About this exercise - Within the data below, copy each line where the string "temps" is found.

Page-level text extractions:
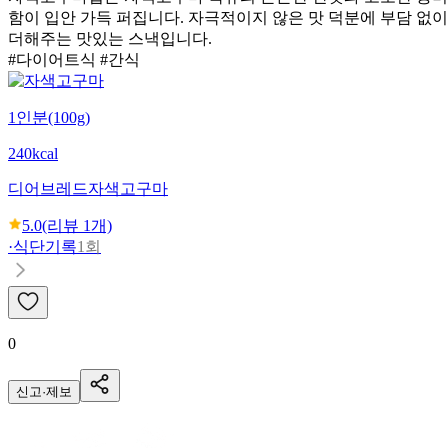
함이 입안 가득 퍼집니다. 자극적이지 않은 맛 덕분에 부담 없
더해주는 맛있는 스낵입니다.
#다이어트식 #간식
1인분(100g)
240kcal
디어브레드
자색고구마
5.0
(리뷰
1
개)
·
식단기록
1회
0
신고·제보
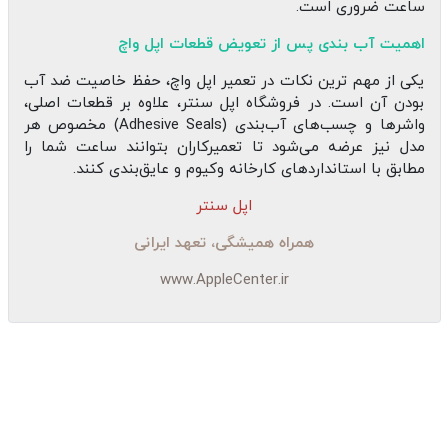
ساعت ضروری است.
اهمیت آب‌ بندی پس از تعویض قطعات اپل واچ
یکی از مهم‌ ترین نکات در تعمیر اپل واچ، حفظ خاصیت ضد آب
بودن آن است. در فروشگاه اپل سنتر، علاوه بر قطعات اصلی،
واشرها و چسب‌های آب‌بندی (Adhesive Seals) مخصوص هر
مدل نیز عرضه می‌شود تا تعمیرکاران بتوانند ساعت شما را
مطابق با استانداردهای کارخانه وکیوم و عایق‌بندی کنند.
اپل سنتر
همراه همیشگی، تعهد ایرانی
www.AppleCenter.ir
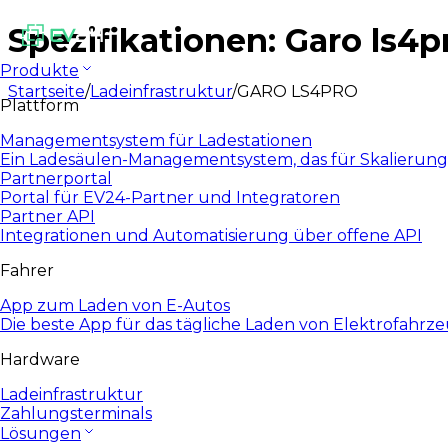
Spezifikationen: Garo ls4p
Produkte
Startseite
/
Ladeinfrastruktur
/
GARO LS4PRO
Plattform
Managementsystem für Ladestationen
Ein Ladesäulen-Managementsystem, das für Skalierung
Partnerportal
Portal für EV24-Partner und Integratoren
Partner API
Integrationen und Automatisierung über offene API
Fahrer
App zum Laden von E-Autos
Die beste App für das tägliche Laden von Elektrofahrz
Hardware
Ladeinfrastruktur
Zahlungsterminals
Lösungen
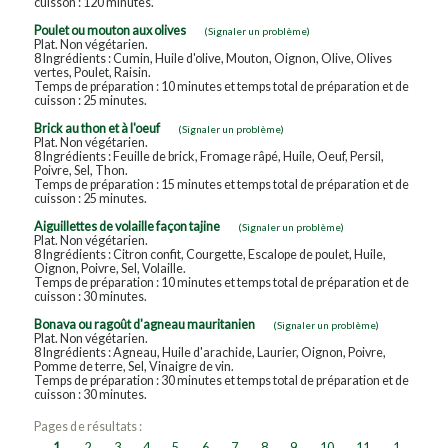
cuisson : 120 minutes.
Poulet ou mouton aux olives
(Signaler un problème)
Plat. Non végétarien.
8 Ingrédients : Cumin, Huile d'olive, Mouton, Oignon, Olive, Olives
vertes, Poulet, Raisin.
Temps de préparation : 10 minutes et temps total de préparation et de
cuisson : 25 minutes.
Brick au thon et à l'oeuf
(Signaler un problème)
Plat. Non végétarien.
8 Ingrédients : Feuille de brick, Fromage râpé, Huile, Oeuf, Persil,
Poivre, Sel, Thon.
Temps de préparation : 15 minutes et temps total de préparation et de
cuisson : 25 minutes.
Aiguillettes de volaille façon tajine
(Signaler un problème)
Plat. Non végétarien.
8 Ingrédients : Citron confit, Courgette, Escalope de poulet, Huile,
Oignon, Poivre, Sel, Volaille.
Temps de préparation : 10 minutes et temps total de préparation et de
cuisson : 30 minutes.
Bonava ou ragoût d'agneau mauritanien
(Signaler un problème)
Plat. Non végétarien.
8 Ingrédients : Agneau, Huile d'arachide, Laurier, Oignon, Poivre,
Pomme de terre, Sel, Vinaigre de vin.
Temps de préparation : 30 minutes et temps total de préparation et de
cuisson : 30 minutes.
Pages de résultats :
1
2
3
4
5
6
7
8
9
10
11
1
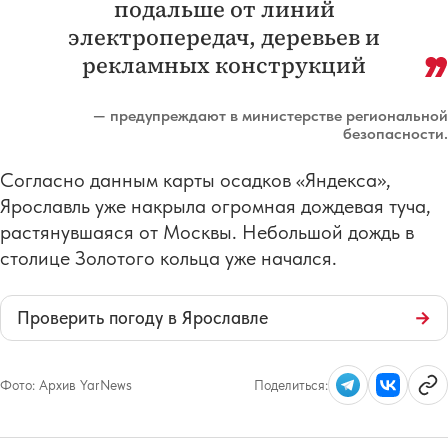
подальше от линий
электропередач, деревьев и
рекламных конструкций
— предупреждают в министерстве региональной
безопасности.
Согласно данным карты осадков «Яндекса»,
Ярославль уже накрыла огромная дождевая туча,
растянувшаяся от Москвы. Небольшой дождь в
столице Золотого кольца уже начался.
Проверить погоду в Ярославле
→
Фото:
Архив YarNews
Поделиться:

Result below -
Temps de préparation : 10 minutes et temps total de préparation et de
Temps de préparation : 15 minutes et temps total de préparation et de
Temps de préparation : 10 minutes et temps total de préparation et de
Temps de préparation : 30 minutes et temps total de préparation et de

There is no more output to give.